The digital asset industry faced a lot of adversity in 2020. Slapped with the first financial meltdown, the journey through the first quarter of the year was rocky and unstable. However, the collective virtual asset class has performed commendably well in spite of facing a detrimental March.
Now, according to tokenInsight’s recent report, it was suggested that the trading volume exhibited by the crypto spot markets in Q1 2020 was close to a whopping $6 trillion in the market. The rise from the previous quarter was about 104 percent and the confidence level indicated in the trading was decent with 60-70%.
However, the report also highlighted a few of the drawbacks that were witnessed during the 1st quarter.
Bitcoin’s price and market trading volume exhibit low correlation
The impact of high trading volume in the crypto industry should directly translate into a price increase or decrease and it is one of the main traits to identify market change.
Although Bitcoin’s price did register turbulency during the first quarter, the report indicated that the correlation between BTC price and trading volume was extremely low. The correlation was as low as 0.04. For comparison, it was 0.78 in 2019. Additionally, the biggest difference was in correlation was observed before and after the crash of 13th March, as the correlation index pictured a value of 0.6 and -0.21 respectively.

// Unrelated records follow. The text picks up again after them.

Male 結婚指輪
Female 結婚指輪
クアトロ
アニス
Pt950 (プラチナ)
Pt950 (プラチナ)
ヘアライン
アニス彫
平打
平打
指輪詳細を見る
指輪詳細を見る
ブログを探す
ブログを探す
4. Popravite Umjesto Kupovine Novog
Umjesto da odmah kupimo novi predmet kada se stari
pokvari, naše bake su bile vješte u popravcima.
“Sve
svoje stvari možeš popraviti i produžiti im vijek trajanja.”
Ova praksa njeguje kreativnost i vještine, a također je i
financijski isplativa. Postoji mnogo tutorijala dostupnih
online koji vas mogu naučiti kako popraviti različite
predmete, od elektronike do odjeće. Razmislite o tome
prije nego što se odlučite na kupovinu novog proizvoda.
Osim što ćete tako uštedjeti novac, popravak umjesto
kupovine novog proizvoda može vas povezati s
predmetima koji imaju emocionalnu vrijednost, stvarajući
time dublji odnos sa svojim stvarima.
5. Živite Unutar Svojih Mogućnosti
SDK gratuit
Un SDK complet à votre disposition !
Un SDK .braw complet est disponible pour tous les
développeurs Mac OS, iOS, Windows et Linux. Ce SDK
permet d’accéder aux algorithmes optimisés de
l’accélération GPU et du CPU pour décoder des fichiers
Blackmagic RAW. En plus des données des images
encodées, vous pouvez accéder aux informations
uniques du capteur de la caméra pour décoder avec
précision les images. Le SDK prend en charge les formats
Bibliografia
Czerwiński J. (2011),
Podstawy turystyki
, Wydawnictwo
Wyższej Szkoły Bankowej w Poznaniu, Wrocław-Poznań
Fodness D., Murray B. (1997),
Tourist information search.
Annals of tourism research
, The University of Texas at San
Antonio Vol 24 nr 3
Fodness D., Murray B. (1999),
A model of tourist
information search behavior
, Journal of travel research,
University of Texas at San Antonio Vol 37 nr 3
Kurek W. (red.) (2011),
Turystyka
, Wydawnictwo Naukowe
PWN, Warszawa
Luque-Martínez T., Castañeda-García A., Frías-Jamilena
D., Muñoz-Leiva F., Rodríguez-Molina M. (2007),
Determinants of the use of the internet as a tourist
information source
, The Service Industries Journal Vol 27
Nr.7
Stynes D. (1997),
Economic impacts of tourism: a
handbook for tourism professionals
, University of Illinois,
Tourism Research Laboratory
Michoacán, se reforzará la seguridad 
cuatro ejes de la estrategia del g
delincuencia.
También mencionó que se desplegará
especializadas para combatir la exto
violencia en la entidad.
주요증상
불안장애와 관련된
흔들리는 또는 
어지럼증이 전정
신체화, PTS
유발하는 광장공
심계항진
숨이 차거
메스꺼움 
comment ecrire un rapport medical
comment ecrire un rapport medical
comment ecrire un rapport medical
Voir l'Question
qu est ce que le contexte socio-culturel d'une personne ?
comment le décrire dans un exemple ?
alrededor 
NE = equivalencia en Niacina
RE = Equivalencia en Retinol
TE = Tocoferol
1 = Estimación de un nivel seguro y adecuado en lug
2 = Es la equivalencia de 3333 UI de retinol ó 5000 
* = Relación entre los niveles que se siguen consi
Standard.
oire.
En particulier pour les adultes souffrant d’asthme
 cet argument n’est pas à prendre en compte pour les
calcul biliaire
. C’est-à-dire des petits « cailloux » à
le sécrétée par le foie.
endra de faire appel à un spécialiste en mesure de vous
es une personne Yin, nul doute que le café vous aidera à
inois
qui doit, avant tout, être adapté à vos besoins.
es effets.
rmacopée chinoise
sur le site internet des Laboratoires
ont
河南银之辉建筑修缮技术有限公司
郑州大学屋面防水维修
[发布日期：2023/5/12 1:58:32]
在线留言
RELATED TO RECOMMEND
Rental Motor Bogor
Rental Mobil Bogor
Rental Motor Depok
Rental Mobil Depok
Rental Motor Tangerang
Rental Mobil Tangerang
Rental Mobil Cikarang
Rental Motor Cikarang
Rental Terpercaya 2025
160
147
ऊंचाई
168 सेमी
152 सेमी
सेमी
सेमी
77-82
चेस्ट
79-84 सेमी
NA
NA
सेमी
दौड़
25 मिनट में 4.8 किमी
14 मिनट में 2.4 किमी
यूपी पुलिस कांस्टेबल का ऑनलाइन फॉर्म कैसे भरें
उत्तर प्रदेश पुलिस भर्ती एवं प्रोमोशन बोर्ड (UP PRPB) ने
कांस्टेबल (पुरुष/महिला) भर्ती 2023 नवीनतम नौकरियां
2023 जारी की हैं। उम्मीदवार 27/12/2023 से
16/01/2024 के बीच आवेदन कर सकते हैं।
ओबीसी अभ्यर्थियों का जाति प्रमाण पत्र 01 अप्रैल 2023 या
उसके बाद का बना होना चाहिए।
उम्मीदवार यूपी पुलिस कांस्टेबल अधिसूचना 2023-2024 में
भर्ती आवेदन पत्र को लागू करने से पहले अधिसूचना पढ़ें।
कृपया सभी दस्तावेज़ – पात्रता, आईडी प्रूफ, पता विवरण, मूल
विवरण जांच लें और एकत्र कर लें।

The drastic disparity was largely due to abnormal investor behavior and the larger collapse on the traditional market side had led to a cascading case of liquidity. As the capital dried up in stocks, the sharp drop in sport market prices translated in Bitcoin as well. The report added,
“On the other hand, because the market has been baptized, the overall structure of the digital asset market ’s high leverage has been readjusted under the extreme market shocks, and investors have reduced the chase after the rise. The shock cycle is conducive to the long-term development of the digital asset market.”
The dilemma of the fake trading volume
Another concern raised by the report is the increasing volume of fake trading or wash trading, as they say. As mentioned earlier, the total trading volume of 279 centralized exchanges in this quarter was about $6.47 trillion, and quite a bit of that was a faking trade volume.
While the industry is becoming more transparent over the year, the report suggested that investors should be more mindful of exchanges with a high level of trading volume, but within a short period of development. The report concluded,
“Due to the current regulatory uncertainty of the digital asset market and the characteristics of centralized platforms that are easily manipulated by malicious parties, investors should keep their eyes open, and do not readily believe in the promotion of their websites and some media.”